START Material shown

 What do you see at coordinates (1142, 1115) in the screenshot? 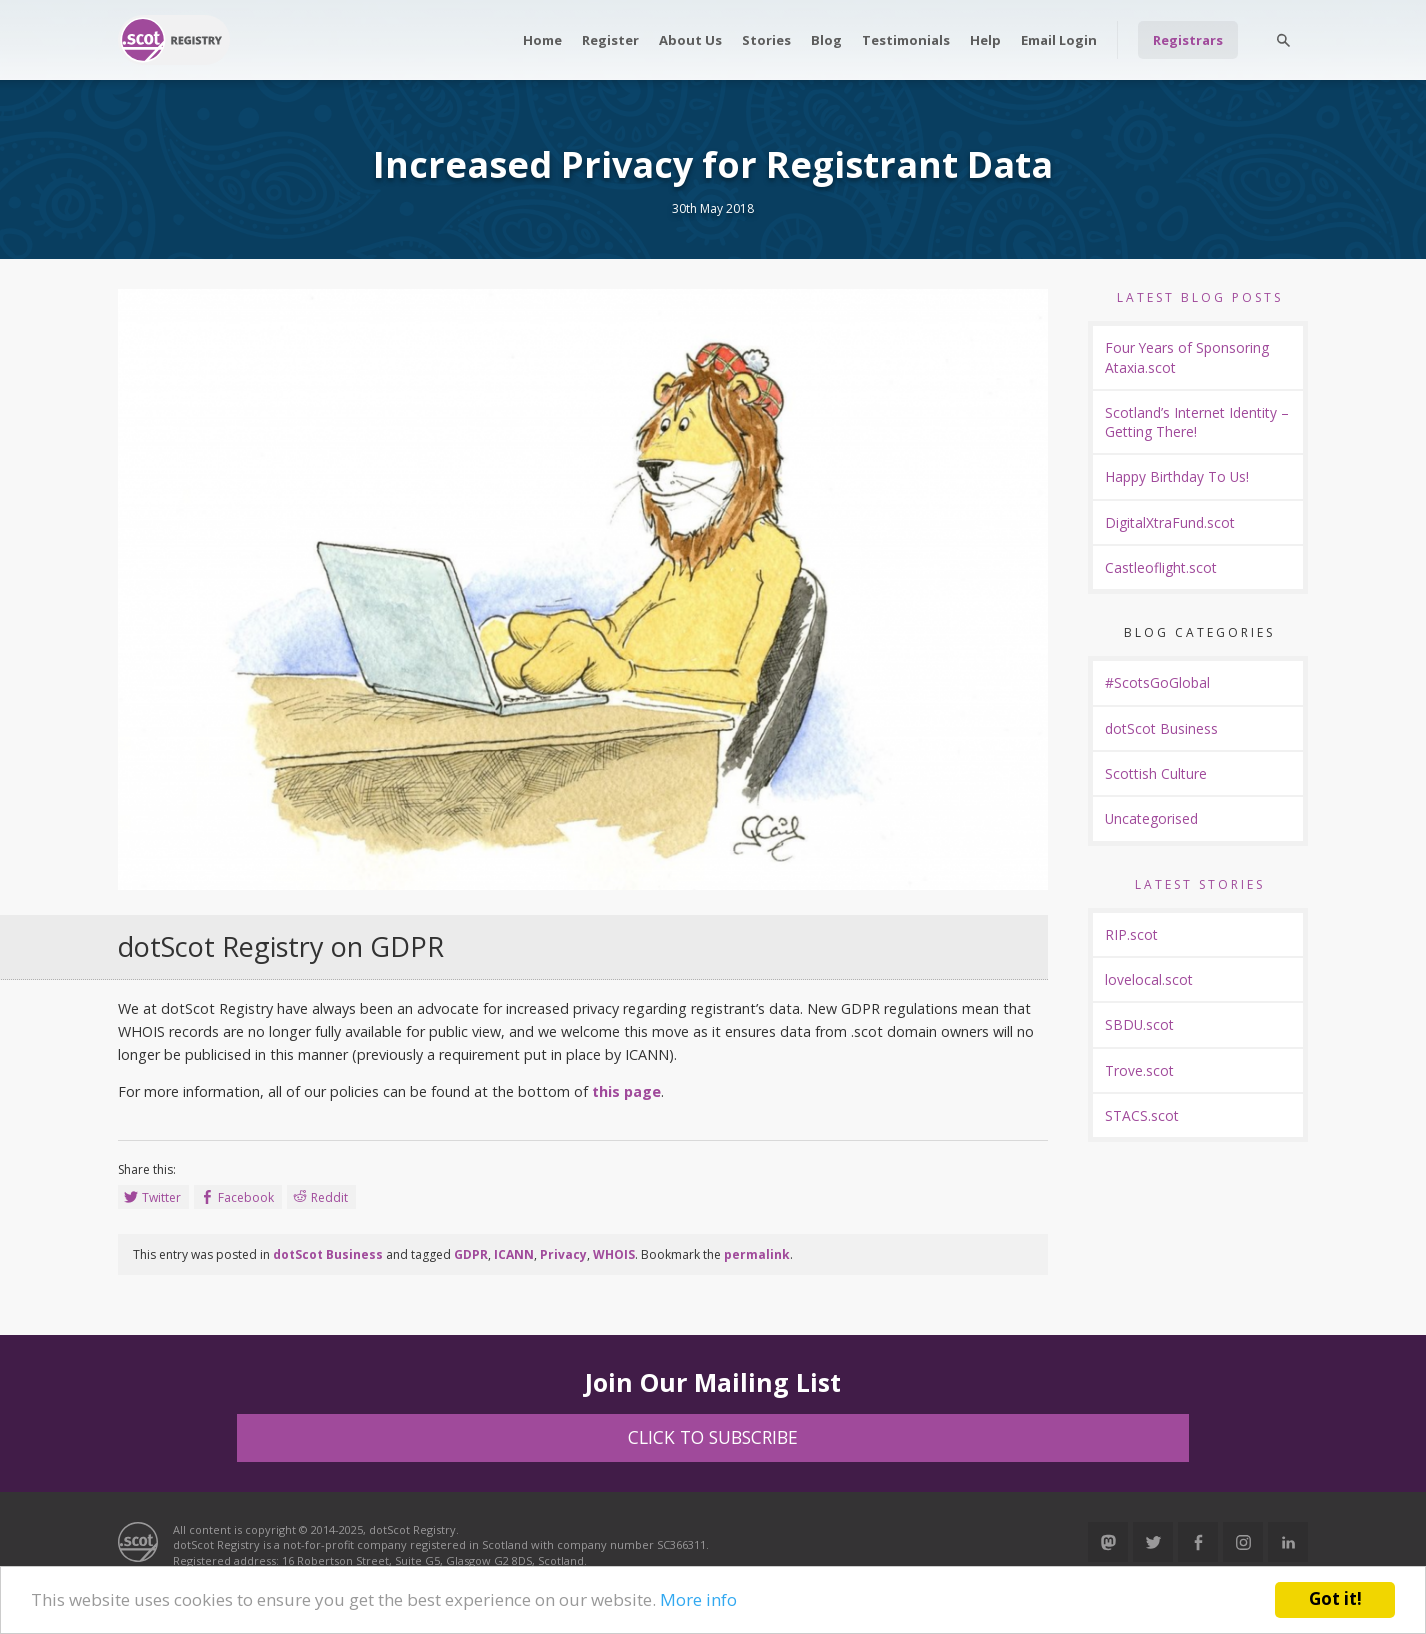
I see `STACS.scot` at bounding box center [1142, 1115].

END Material shown
START Material shown

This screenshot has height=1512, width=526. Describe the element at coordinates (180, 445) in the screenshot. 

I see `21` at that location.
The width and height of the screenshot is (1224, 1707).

END Material shown

Problem
Reproduce the entries above exactly, but only the lines between the line holding "This screenshot has" and the line holding "The width and", inclusive.

Written solution
This screenshot has height=1512, width=526. Describe the element at coordinates (180, 445) in the screenshot. 

I see `21` at that location.
The width and height of the screenshot is (1224, 1707).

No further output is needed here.